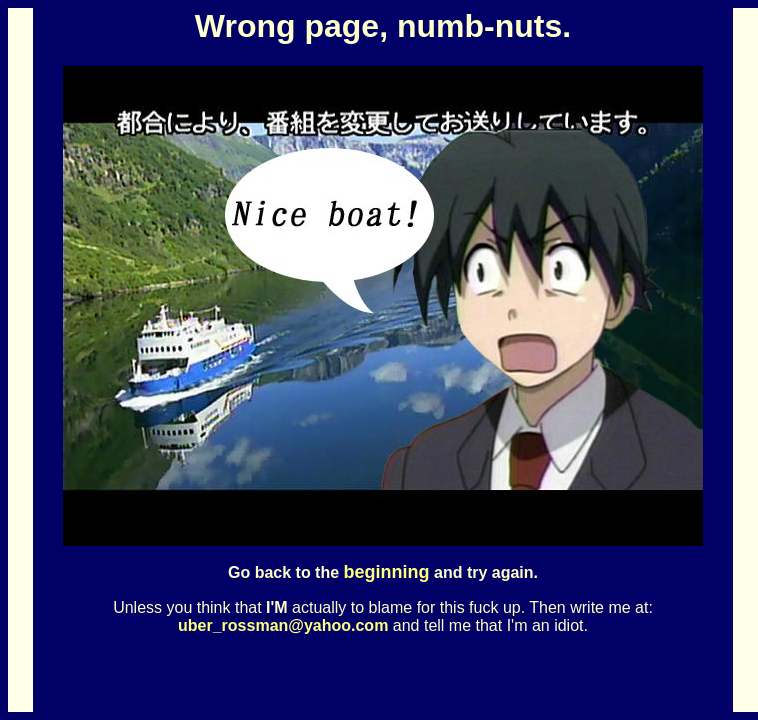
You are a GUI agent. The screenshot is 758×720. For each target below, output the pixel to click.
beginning (387, 572)
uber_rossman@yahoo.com (283, 625)
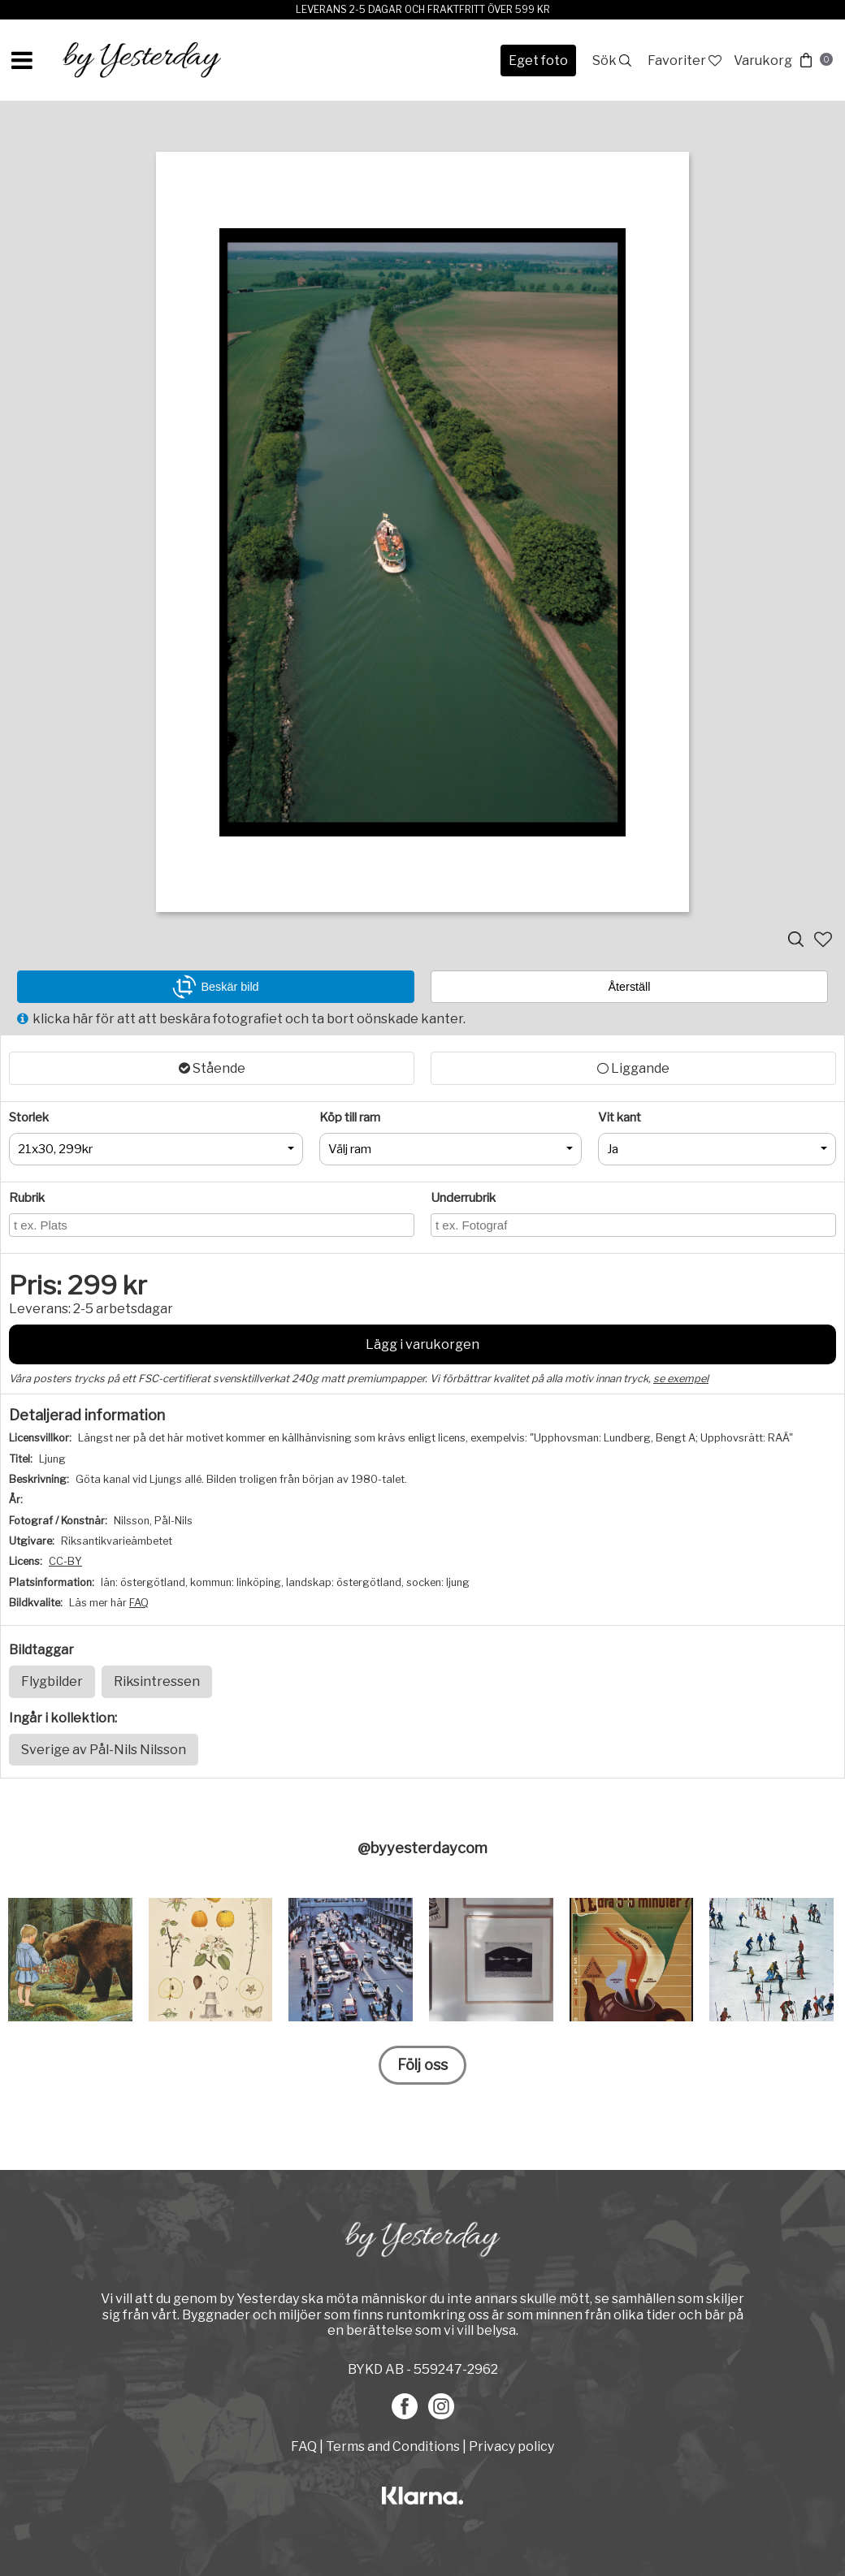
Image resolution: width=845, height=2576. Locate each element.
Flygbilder (52, 1681)
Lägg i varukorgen (422, 1344)
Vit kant (619, 1117)
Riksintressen (157, 1681)
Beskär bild (215, 987)
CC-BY (65, 1561)
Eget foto (538, 60)
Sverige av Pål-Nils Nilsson (103, 1749)
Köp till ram (349, 1117)
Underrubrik (463, 1198)
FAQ (139, 1603)
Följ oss (422, 2064)
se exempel (680, 1378)
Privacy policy (511, 2446)
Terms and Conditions (393, 2446)
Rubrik (27, 1198)
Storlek (29, 1117)
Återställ (630, 986)
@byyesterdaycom (423, 1847)
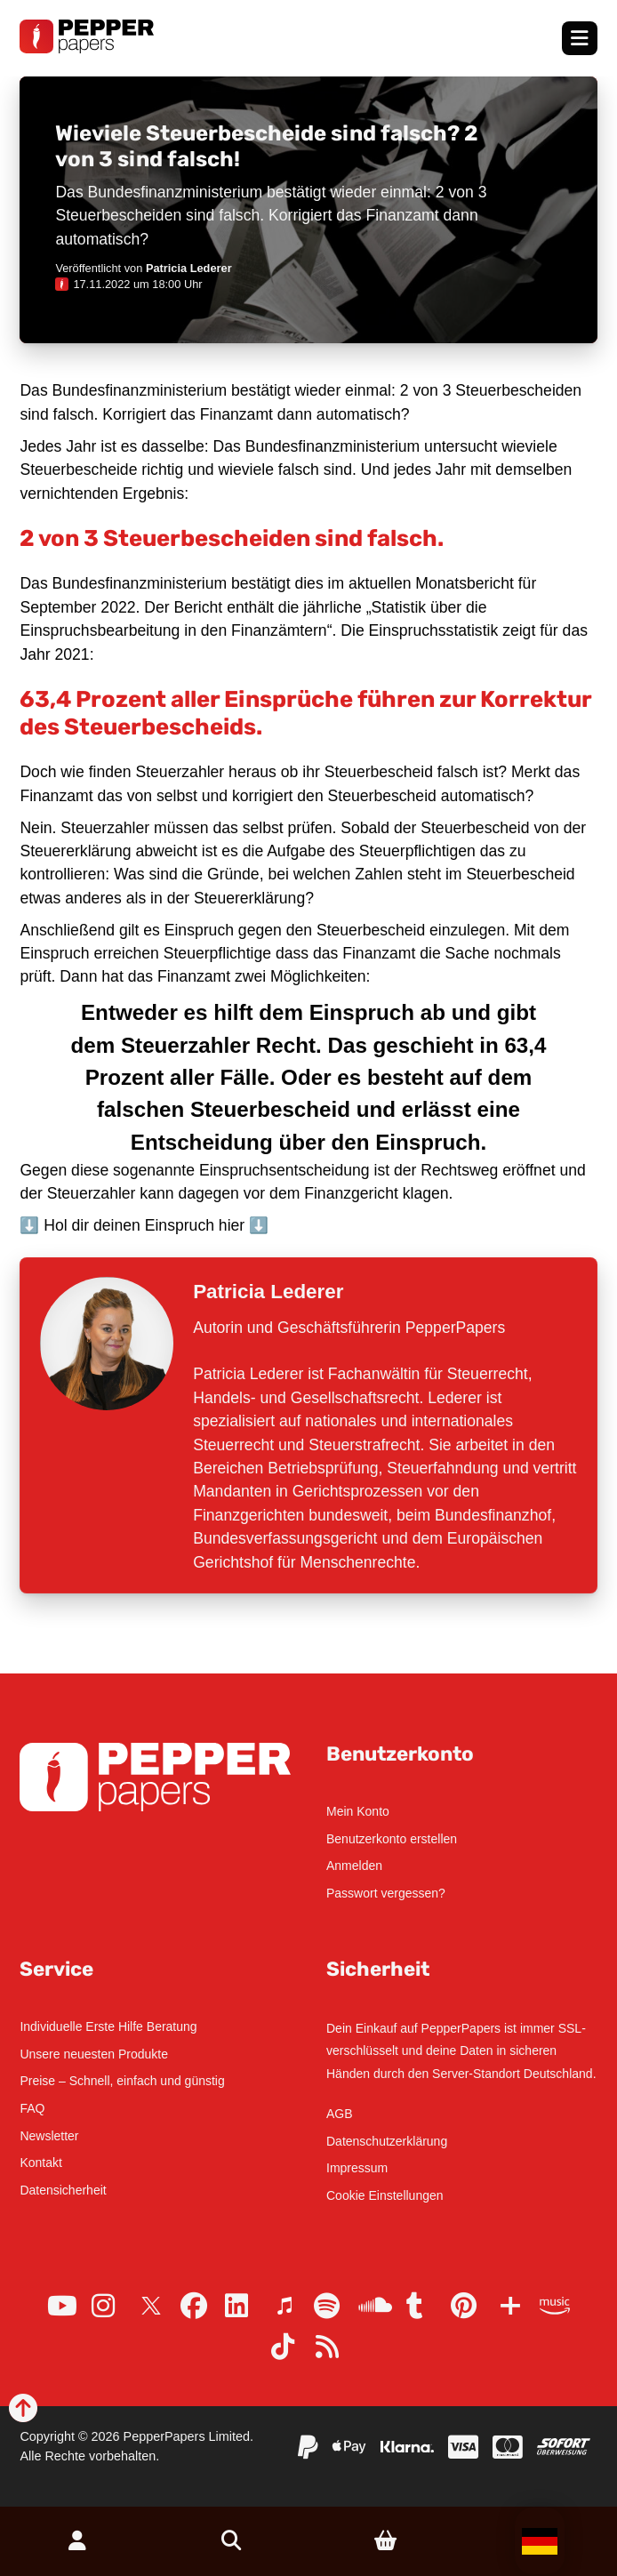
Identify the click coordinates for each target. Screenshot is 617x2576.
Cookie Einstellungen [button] (385, 2195)
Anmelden (354, 1865)
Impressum (357, 2168)
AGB (339, 2114)
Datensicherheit (63, 2190)
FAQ (32, 2108)
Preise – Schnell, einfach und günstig (122, 2081)
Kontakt (40, 2162)
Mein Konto (357, 1811)
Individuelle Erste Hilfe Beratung (108, 2026)
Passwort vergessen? (385, 1893)
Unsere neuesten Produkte (94, 2054)
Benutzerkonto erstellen (391, 1839)
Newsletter (49, 2136)
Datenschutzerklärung (386, 2141)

▬▬▬▬▬▬

*Problem statement*.
I would like the data copied exactly as it stands, with no pictures included.

*Answer section*.
You are a GUI agent. The screenshot is 758×720. For each target below, output the pixel to click.
beginning (387, 572)
uber_rossman@yahoo.com (283, 625)
Image resolution: width=845, height=2576. Locate each element.
Flygbilder (52, 1681)
Lägg i varukorgen (422, 1344)
Vit kant (619, 1117)
Riksintressen (157, 1681)
Beskär bild (215, 987)
CC-BY (65, 1561)
Eget foto (538, 60)
Sverige av Pål-Nils Nilsson (103, 1749)
Köp till ram (349, 1117)
Underrubrik (463, 1198)
FAQ (139, 1603)
Följ oss (422, 2064)
se exempel (680, 1378)
Privacy policy (511, 2446)
Terms and Conditions (393, 2446)
Rubrik (27, 1198)
Storlek (29, 1117)
Återställ (630, 986)
@byyesterdaycom (423, 1847)
Identify the click coordinates for each target. Screenshot is 617x2576.
Cookie Einstellungen [button] (385, 2195)
Anmelden (354, 1865)
Impressum (357, 2168)
AGB (339, 2114)
Datensicherheit (63, 2190)
FAQ (32, 2108)
Preise – Schnell, einfach und günstig (122, 2081)
Kontakt (40, 2162)
Mein Konto (357, 1811)
Individuelle Erste Hilfe Beratung (108, 2026)
Passwort vergessen? (385, 1893)
Unsere neuesten Produkte (94, 2054)
Benutzerkonto erstellen (391, 1839)
Newsletter (49, 2136)
Datenschutzerklärung (386, 2141)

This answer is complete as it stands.